» **ENTRIES PROVIDED**:

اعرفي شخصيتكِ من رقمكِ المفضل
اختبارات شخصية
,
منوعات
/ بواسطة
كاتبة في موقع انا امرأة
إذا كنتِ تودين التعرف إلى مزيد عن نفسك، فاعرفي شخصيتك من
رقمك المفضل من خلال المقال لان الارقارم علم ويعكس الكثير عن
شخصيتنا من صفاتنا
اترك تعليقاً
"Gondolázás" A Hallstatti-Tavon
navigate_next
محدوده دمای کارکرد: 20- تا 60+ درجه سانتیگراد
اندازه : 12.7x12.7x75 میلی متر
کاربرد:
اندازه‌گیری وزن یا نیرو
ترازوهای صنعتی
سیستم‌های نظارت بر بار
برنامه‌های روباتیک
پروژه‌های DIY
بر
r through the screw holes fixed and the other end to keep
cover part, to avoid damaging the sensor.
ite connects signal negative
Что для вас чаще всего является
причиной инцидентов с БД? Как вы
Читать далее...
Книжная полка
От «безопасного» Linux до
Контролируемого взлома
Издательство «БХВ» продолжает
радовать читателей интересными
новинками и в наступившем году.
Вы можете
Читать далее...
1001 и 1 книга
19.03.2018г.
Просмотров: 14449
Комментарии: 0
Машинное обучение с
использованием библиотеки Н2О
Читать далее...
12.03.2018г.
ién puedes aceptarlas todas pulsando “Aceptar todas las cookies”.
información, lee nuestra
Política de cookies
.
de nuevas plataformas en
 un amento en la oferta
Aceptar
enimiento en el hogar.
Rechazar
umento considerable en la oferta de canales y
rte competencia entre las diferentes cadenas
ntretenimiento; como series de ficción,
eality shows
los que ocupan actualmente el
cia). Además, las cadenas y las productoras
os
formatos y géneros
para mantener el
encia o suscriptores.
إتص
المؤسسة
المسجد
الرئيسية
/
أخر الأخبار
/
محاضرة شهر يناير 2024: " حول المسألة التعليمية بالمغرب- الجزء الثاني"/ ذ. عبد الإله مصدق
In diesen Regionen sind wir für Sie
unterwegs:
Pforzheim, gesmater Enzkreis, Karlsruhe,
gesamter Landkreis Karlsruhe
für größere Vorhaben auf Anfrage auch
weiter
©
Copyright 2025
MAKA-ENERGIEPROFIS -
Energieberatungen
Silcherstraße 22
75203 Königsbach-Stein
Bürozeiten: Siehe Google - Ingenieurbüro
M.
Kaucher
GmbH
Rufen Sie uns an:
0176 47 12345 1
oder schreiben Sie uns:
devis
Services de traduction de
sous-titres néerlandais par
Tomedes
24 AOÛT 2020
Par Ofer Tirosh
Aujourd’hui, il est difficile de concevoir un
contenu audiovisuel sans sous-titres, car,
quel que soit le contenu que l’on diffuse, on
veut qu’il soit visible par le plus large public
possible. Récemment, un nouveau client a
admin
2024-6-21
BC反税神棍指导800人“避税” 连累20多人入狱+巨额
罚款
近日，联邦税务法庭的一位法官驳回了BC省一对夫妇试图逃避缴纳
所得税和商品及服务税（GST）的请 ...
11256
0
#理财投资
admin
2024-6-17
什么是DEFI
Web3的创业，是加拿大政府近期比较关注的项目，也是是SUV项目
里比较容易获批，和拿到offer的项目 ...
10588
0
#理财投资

» **WORK TO BE COMPLETED**: Go through the lines of the material, counting those with the word "رقمك"; afterward give only the total.

» **RESPONSE TO THE TASK**: 2